Im Rahmen der fünftägigen Vorlesungsreihe „Einführung in das japanische Recht“ brachte Herr Professor Onagi interessierten Studierenden der Rechtswissenschaft sowie aus dem Fachbereich der Japanologie nicht nur die Grundzüge des japanischen Zivil-, Straf- und Verfassungsrecht näher, sondern vermittelte auch umfangreiches Hintergrundwissen zur japanischen Geschichte und Kultur. Den Besuchern der Vorlesungsreihe bot sich so die Gelegenheit, wertvolle Einblicke in die historische und kulturelle Entwicklung Japans unter dem Einfluss westlicher Rechts- und Kultursysteme zu erhalten.
Die Woche begann mit einem historischen Überblick über die japanische Kultur und Geschichte, wobei ein besonderer Fokus auf die rechtlichen und gesellschaftlichen Einflüsse durch westliche Länder wie die Niederlande, England, Frankreich, Deutschland und die USA gelegt wurde. Am Dienstag stand das japanische Verfassungsrecht im Mittelpunkt. Die Teilnehmer erhielten einen Überblick über die Verfassungsgeschichte, in deren Rahmen ausgewählte Themen wie die Feiertagsregelungen, das verfassungsrechtliche Militärverbot und die sich wandelnde Rolle des Kaisers beleuchtet wurden. Der Mittwoch widmete sich dem Zivilrecht und stellte Grundlagen und Abweichungen im Vergleich zum deutschen System vor. Sodann folgte eine Vorlesungseinheit, in dessen Zentrum die Einführung in das materielle Strafrecht und die Geschichte des japanischen StGB standen. Im Vergleich zum deutschen Rechtssystem fielen vor allem die Abweichungen bei dem Grundsatz „nulla poena sine lege“ und der Irrtumslehre sowie das Fehlen der selbstständigen Kategorie der objektiven Zurechnung auf. Es wurde zudem die Rolle der „Komplottmittäterschaft“ und ihr Vergleich zur Figur des „Täters hinter dem Täter“ thematisiert. Die Vorlesungsreihe von Herrn Professor Onagi endete mit einer überblicksartigen Darstellung des japanischen Strafprozessrechts und das Strafvollzugswesen Japans. Ein besonderer Fokus lag dabei auf dem Rechtsrahmen der Todesstrafe, die in Japan bis heute praktiziert wird.

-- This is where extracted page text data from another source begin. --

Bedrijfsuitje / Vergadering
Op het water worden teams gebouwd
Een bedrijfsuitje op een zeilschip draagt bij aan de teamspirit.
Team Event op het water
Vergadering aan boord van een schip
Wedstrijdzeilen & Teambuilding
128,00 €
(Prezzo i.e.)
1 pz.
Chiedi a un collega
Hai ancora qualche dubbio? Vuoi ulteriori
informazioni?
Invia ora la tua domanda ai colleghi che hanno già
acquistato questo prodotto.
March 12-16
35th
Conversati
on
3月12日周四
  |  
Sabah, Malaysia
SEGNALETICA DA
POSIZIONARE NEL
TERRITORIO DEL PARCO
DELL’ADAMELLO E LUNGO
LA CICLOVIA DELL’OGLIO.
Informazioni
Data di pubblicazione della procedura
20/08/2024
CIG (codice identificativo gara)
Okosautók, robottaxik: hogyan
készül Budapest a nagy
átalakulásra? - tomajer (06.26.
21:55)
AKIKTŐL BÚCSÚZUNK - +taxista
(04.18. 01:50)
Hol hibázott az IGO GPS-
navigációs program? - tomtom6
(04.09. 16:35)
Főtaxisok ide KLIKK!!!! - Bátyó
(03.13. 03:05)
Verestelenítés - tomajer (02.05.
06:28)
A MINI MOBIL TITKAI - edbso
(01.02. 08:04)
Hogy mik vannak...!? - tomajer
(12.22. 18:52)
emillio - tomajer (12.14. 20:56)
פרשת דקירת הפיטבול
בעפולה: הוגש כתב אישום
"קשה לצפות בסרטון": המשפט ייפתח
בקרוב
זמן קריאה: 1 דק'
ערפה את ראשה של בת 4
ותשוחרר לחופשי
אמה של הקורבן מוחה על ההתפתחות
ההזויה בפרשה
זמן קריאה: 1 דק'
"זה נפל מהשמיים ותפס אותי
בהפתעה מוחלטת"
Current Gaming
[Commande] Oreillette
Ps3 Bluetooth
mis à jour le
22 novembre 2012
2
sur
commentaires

Ebenso gaben die Ausführungen zum japanischen Strafvollzugssystem und der japanischen Kriminalpolitik Anlass zur regen Diskussion.
Im Rahmen der Vorlesungsreihe von Herrn Professor Onagi wurde deutlich, wie stark das japanische Rechtssystem durch seine eigene kulturelle Geschichte sowie durch Einflüsse westlicher Rechtsmodelle geprägt ist. Die Unterschiede zum deutschen Recht offenbaren, wie Japan trotz Adaptionen eigenständige und spezifische Rechtsansätze entwickelt hat und geben Anlass zu weiterem intensiven Austausch zwischen der japanischen und deutschen Rechtswissenschaft.